L’8 marzo abbiamo cantato canzoni con una tradizione di denuncia e lotta e di liberazione.
Abbiamo unito i nostri corpi per dare voce alla stanchezza, alla frustrazione e alla rabbia che ci muovono, ribadendo che l’8 MARZO NON È UNA FESTA.
Da Porretta a Casalecchio, abbiamo scelto di utilizzare il treno in quanto principale mezzo di trasporto pubblico del territorio e luogo dove quotidianamente accadono violenze, molestie e discriminazioni.
Mosse dall’entusiasmo e dalla forza collettiva, abbiamo cantato in mezzo alla strada, all’altezza di Marzabotto, rallentando il traffico per qualche minuto e riempiendo quello spazio simbolico che è la Porrettana: l’arteria principale della Valle del Reno dove anche la domenica pomeriggio sfrecciano veicoli ad alta velocità e dove anche una breve interruzione di quel ritmo è in grado di generare reazioni di rabbia, ostilità e odio.
Lo dimostrano anche alcuni commenti ricevuti:
“Anormali”, “Avrei voluto dare gas e asfaltarvi tutte”, speravo passasse un tir e vi riducesse a strisce pedonali”, “siete solo delle stronze perdigiorno”.
Se tutto questo può aver causato disagio a qualcun, NON CI SCUSEREMO.
Molte le persone solidali che si sono unite ai canti, ma anche tanti gli insulti e le minacce da parte sia di cittadini che di cittadine.
A riprova che la repressione del dissenso e la violenza patriarcale non si esprimono solo con la divisa, sono interiorizzate da chiunque!
Ed è per questo che continueremo a contrastare la cultura patriarcale che normalizza violenze di genere, discriminazioni, molestie, stupri, femminicidi, guerre e ingiustizia sociale!
Continueremo a lottare con convinzione, anche quando questo significherà interrompere il ritmo quotidiano di chi preferisce non vedere e non ascoltare.
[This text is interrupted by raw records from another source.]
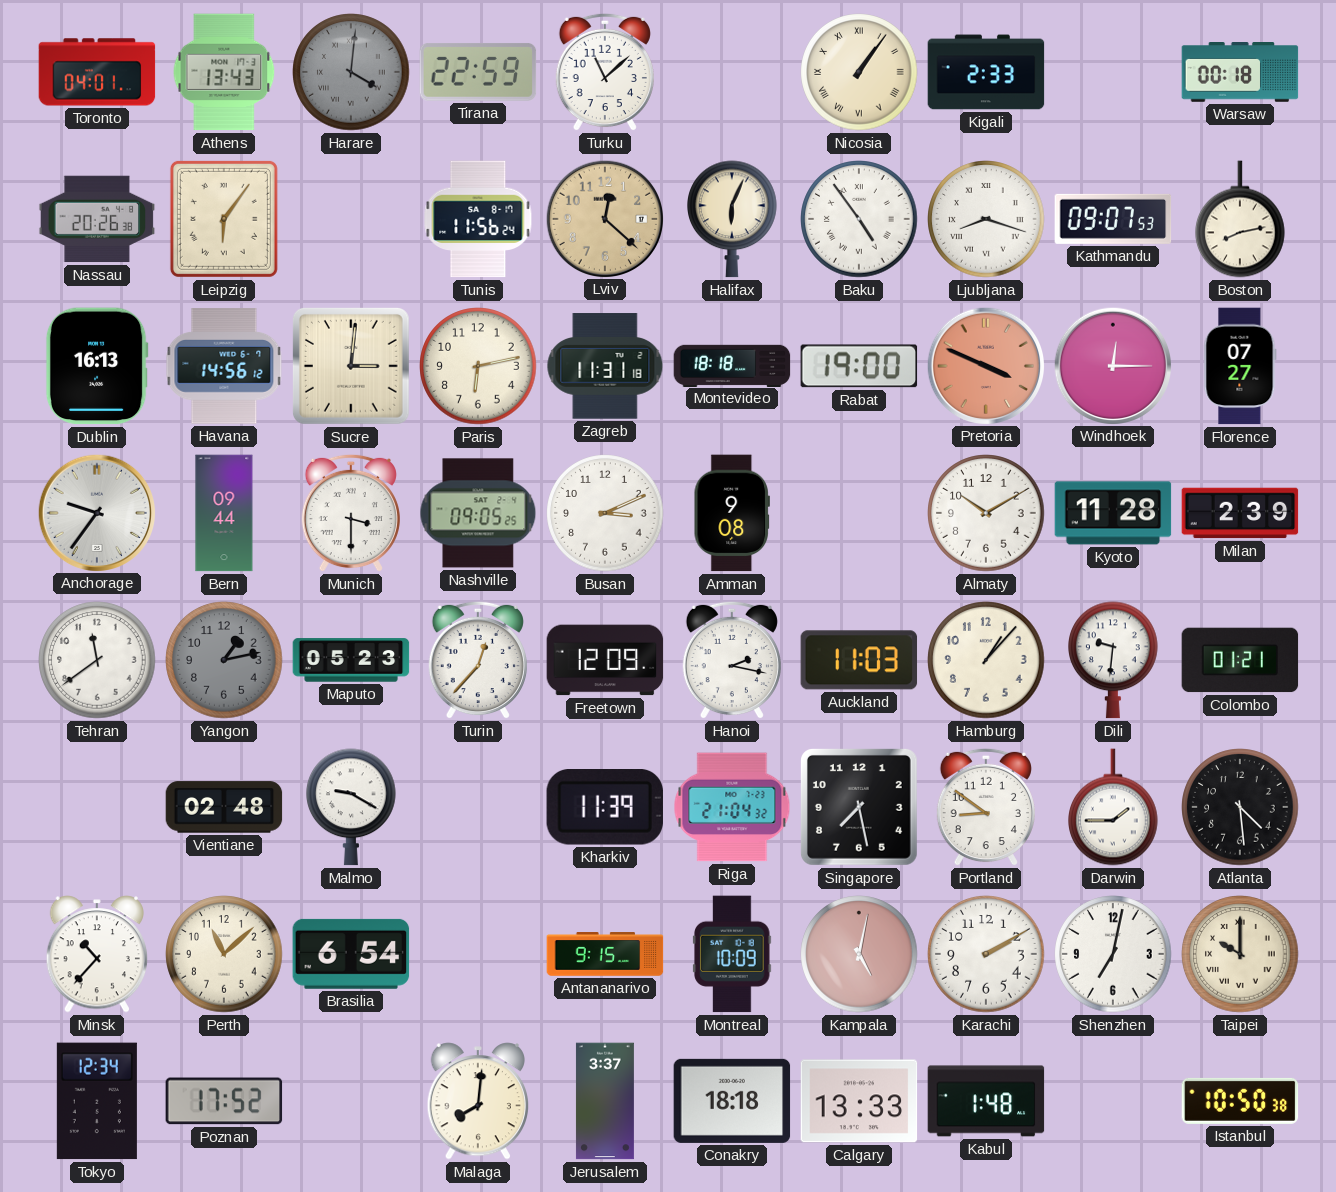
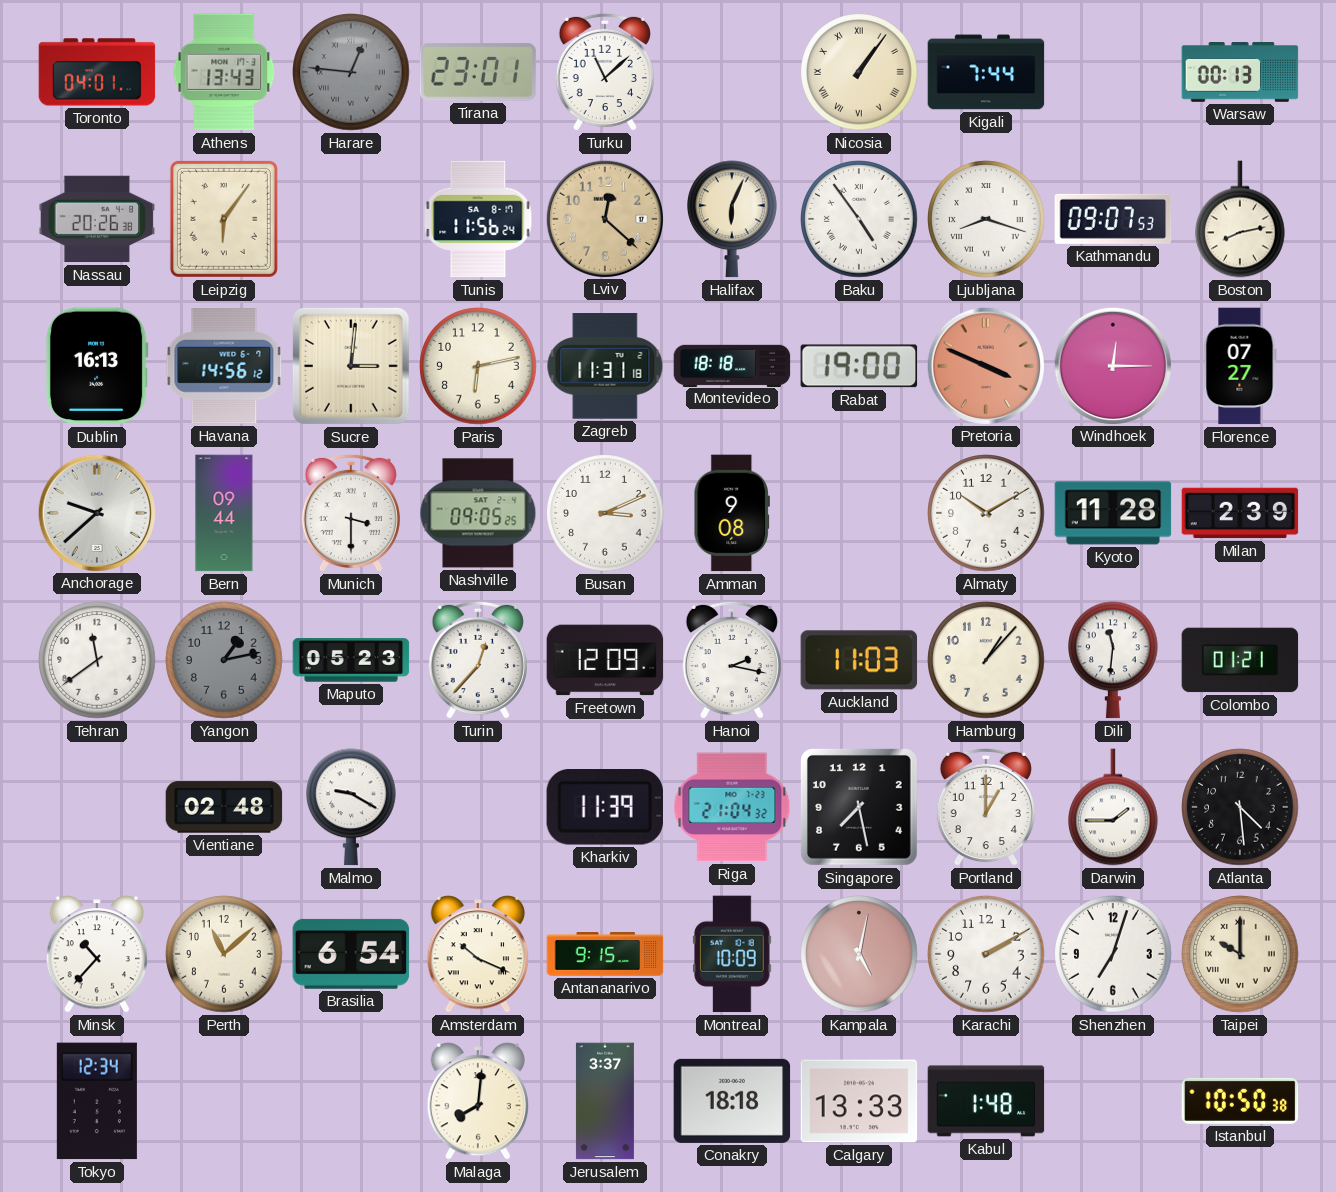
Harare: 4:01 -> 12:46
Tirana: 22:59 -> 23:01
Kigali: 2:33 -> 7:44
Warsaw: 00:18 -> 00:13
Anchorage: 9:36 -> 9:38
Dili: 9:31 -> 11:31
Portland: 8:51 -> 1:00
Amsterdam: none -> 10:19
Shenzhen: 7:02 -> 7:03
Poznan: 17:52 -> none
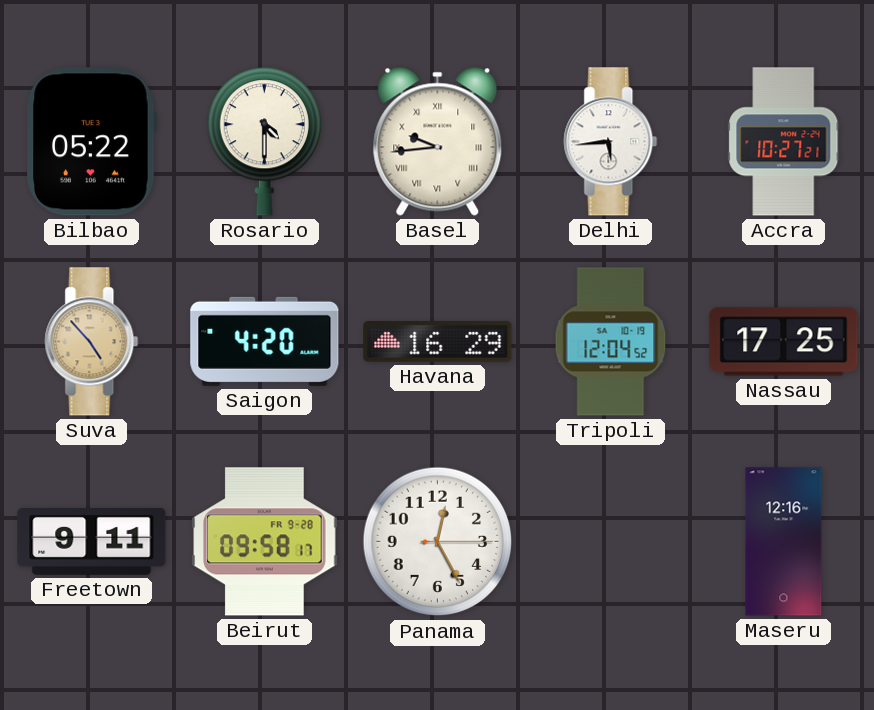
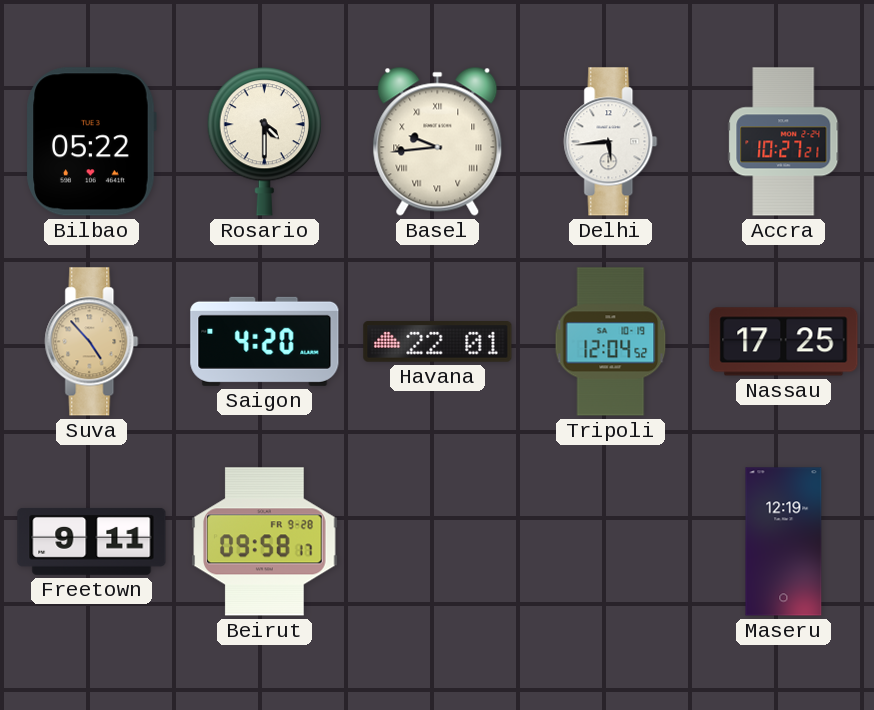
Havana: 16:29 -> 22:01
Panama: 12:25 -> none
Maseru: 12:16 -> 12:19
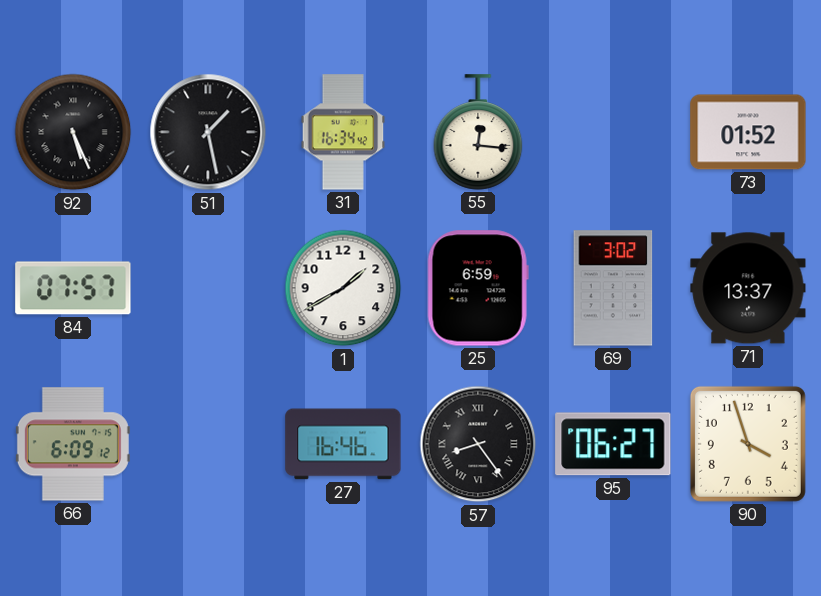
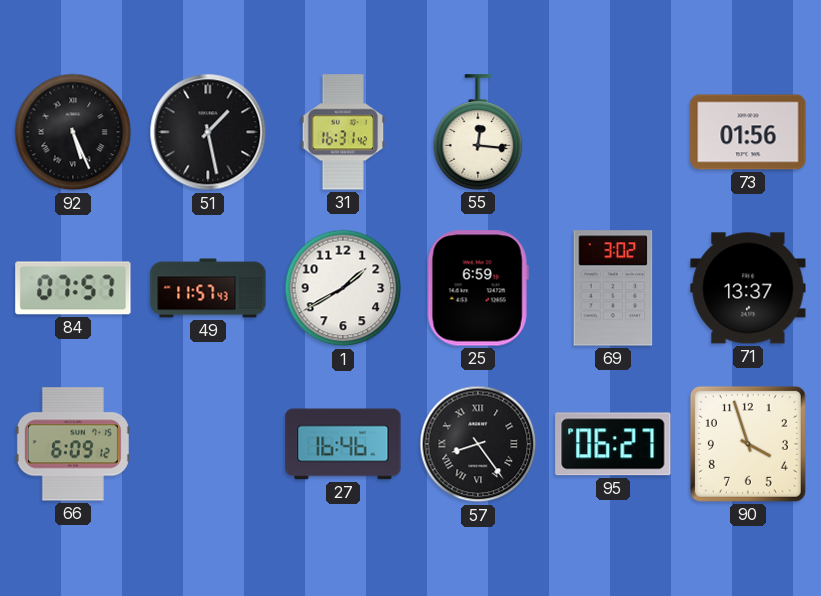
31: 16:34 -> 16:31
73: 01:52 -> 01:56
49: none -> 11:57
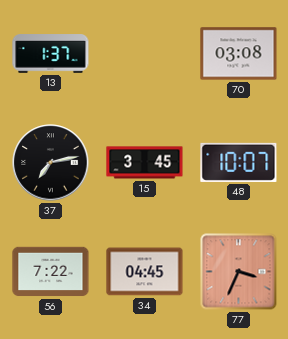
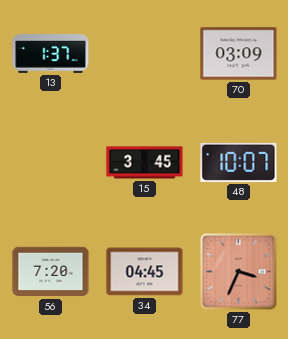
70: 03:08 -> 03:09
37: 7:13 -> none
56: 7:22 -> 7:20
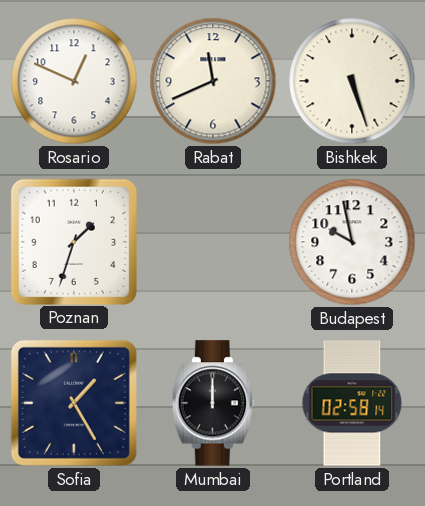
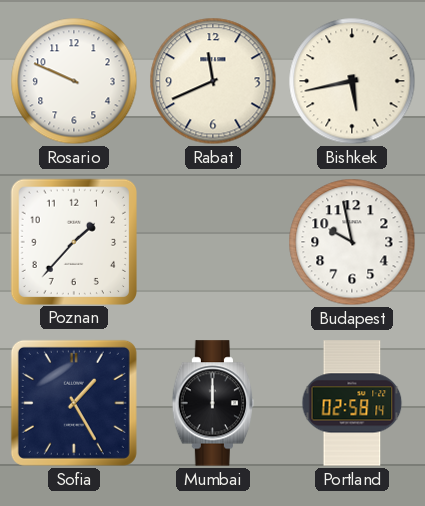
Rosario: 12:49 -> 9:49
Bishkek: 5:27 -> 5:43
Poznan: 1:33 -> 1:37
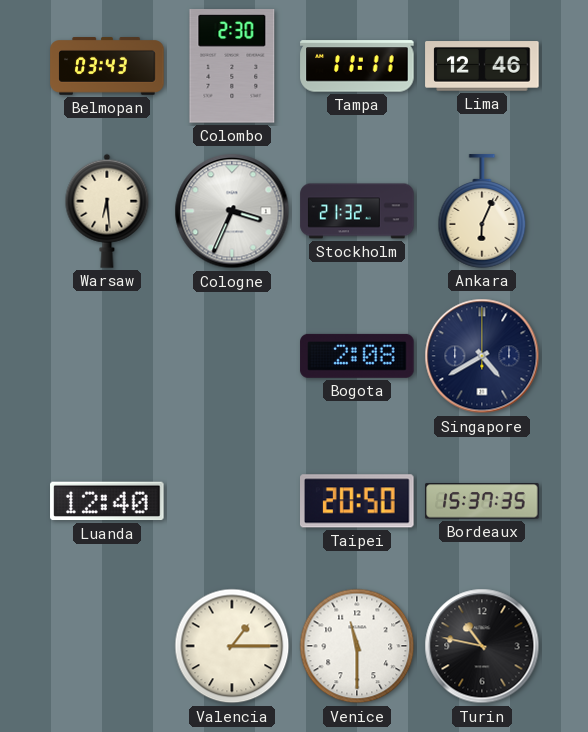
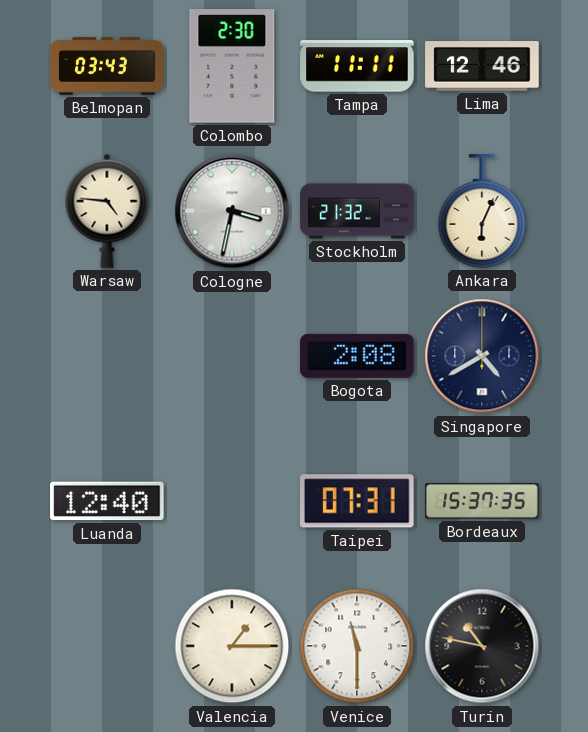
Warsaw: 6:29 -> 4:46
Cologne: 3:34 -> 3:32
Taipei: 20:50 -> 07:31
Vogliamo difendere i nostri spazi di cura e appropriarci di quegli spazi che il patriarcato rende non sicuri e inaccessibili, per noi e per altre soggettività che sono la coda questo sistema.
Ci insinueremo nelle crepe per allargarle e per fare spazio ai nostri corpi e alle nostre voci, lì dove qualcuno avrebbe preferito invisibilizzarli e farli tacere.
Vogliam cantarle tutte queste strofe tutte queste strofe
Di gioia, di rivolte e liberazione
Del patriarcato si vogliam la fine
Evviva l’autodeterminazione!
*categorie oppresse, marginalizzate, razzializzate, con disabilità, siamo donne, persone non binarie, madri,
lesbiche, disoccupate, lavoratrici, persone trans, studentesse, pendolari, precarie.